Cela a vraiment ouvert la porte à une relation de confiance. C’était très beau à mes yeux de le voir s’ouvrir comme cela. J’ai été émue de sentir au départ un homme méfiant, que l’on venait déranger dans sa grotte... qui prenait le temps de sentir, d’observer comme le ferait un animal… puis d’un coup de lâcher son appréhension et de s’ouvrir… dans la confiance.

 

- Vous avez fait une des rares couv du Cours ordinaire des choses avec Cigare magazine ! A l'intérieur du magazine,  il  y a la photo de Murat fumant le cigare (le tirage est commandable, même si le tirage de fumée n'est pas recommandable!). Il s'agit d'une commande pour cette revue ?

C. Epinette:  Durant la séance photo Jean-Louis a eu envie de fumer, j'ai suivi son envie et j'ai profité de la fumée. Je n'ai pas le souvenir si c'était ou non une demande spécifique de sa part.

 

 

 

 

 

-  J'aime beaucoup une photo dont la lumière  me renvoie à un western fordien. Cheveux longs période Cours ordinaire des choses, mais le cadre est le même que la pochette de l'autre album américain de JL : Mustango (on reconnaît la chaîne). Vous y aviez pensé ?

C. Epinette: Pas du tout ! je ne connaissais pas l'album Mustango au moment où j'ai fait cette première séance photo avec jean-Louis. 

Il est important de savoir que pendant une séance photo, je me laisse inspirer dans l'instant par ce qui se présente. J'ai rarement des idées de cadrages en amont puisque je m'adapte à ce qui passe dans l'instant. 

Je peux par exemple avoir l'idée de rapporter des waders pour faire des photos dans l'eau mais je n'ai pas le cadrage ou la lumière dans la tête à ce moment là, ni l'endroit précis d'ailleurs. Sur place, je regarde, je ressens et c'est parti !

 

- Parlez-nous justement de cette session de 2011 vraiment fameuse, avec Murat habillé dans le Servière (le sympathique garde du lac, qu’on retrouve au téléphérique l’hiver, n’approuverait plus), et dans ce que j’ai appelé son antre (le fameux grenier), ou en bord de route..

C. Epinette: En 2011 c’est directement Jean-Louis qui m’a appelé, pas son label. J’ai beaucoup souri au téléphone parce que j’ai été un peu « cash » avec lui.
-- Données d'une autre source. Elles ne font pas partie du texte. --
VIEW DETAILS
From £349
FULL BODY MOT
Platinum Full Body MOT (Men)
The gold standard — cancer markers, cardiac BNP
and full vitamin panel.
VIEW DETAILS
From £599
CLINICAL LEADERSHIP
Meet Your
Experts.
Je lui ai dit que cette fois-ci, si j’acceptais,  ce serait une vraie longue session, que j’avais plein d’idées, que je voulais le prendre en photo au milieu du lac.. que je voulais des portraits serrés, que je souhaitais aller à plusieurs endroits etc etc. J’ai mis la barre un peu haut en m’attendant à des discussions avec lui, à devoir « marchander » un peu sur mes envies… et non ! Il m’a répondu « oui tout ce que tu veux, j’ai confiance maintenant ». Eh bien … ça m’a coupé la chique !

Ce moment a été si précieux…

J’avais apporté les waders de mon amoureux pour que Jean-Louis puisse aller dans le lac tranquillement. Il a tout accepté, c’était un moment léger et intense en même temps… joyeux et profond… tellement de gratitude pour tout ça.

Libération

 

-  On découvrira des photos restées inédites prises chez lui. Est-ce que cet environnement était trop privé pour qu’il les retienne ?
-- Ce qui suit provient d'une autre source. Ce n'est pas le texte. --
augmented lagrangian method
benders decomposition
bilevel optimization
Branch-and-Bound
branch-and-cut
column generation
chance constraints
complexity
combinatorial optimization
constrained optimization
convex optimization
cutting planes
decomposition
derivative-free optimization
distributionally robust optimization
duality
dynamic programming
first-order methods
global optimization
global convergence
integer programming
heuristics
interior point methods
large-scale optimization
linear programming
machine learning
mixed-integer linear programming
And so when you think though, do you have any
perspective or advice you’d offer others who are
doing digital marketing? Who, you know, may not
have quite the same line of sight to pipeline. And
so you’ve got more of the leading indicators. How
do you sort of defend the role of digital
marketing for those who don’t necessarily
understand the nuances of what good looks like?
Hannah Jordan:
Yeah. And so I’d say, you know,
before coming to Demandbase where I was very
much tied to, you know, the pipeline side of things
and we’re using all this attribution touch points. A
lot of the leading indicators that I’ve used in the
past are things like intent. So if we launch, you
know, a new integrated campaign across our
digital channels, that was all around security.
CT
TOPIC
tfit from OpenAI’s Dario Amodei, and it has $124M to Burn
C. Epinette: C’est lui-même qui m’a proposé des photos dans son antre… cet espace où il composait … là où il y avait ses guitares, ses écrits, son énergie de musicien, d’artiste de génie.

Il me semble que certaines photos ont été retenues dans une sélection mais qu’elles n’ont peut-être tout simplement jamais été utilisées. Je ne suis pas certaine de cela. 

 

-  Et puis, il y a beaucoup de photos live. Des souvenirs de ces concerts ?
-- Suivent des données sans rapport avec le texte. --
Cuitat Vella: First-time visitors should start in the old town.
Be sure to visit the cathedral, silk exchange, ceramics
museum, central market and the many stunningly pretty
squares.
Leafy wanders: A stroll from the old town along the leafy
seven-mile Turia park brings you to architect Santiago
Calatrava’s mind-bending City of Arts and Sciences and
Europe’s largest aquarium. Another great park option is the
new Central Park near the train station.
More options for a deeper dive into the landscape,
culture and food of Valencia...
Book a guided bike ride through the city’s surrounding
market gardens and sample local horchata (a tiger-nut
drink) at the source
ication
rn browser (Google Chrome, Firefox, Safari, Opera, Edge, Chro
C. Epinette: Je n’ai pas de souvenirs particuliers en live si ce n’est d’avoir fait attention à ne pas me mettre sous son nez... à respecter son espace… à le laisser exulter sur scène et à simplement être un témoin discret de ce spectacle... en tendresse amicale. 

 

-  Est-ce qu’il y en a une photo qui vous est particulièrement chère ?

C. Epinette: Oui… Celle où derrière la fenêtre de chez lui il regarde ses montagnes chéries… des gouttes d’eau ruissellent, sa main est posée sur la vitre… comme un au revoir… Je la trouve très poétique.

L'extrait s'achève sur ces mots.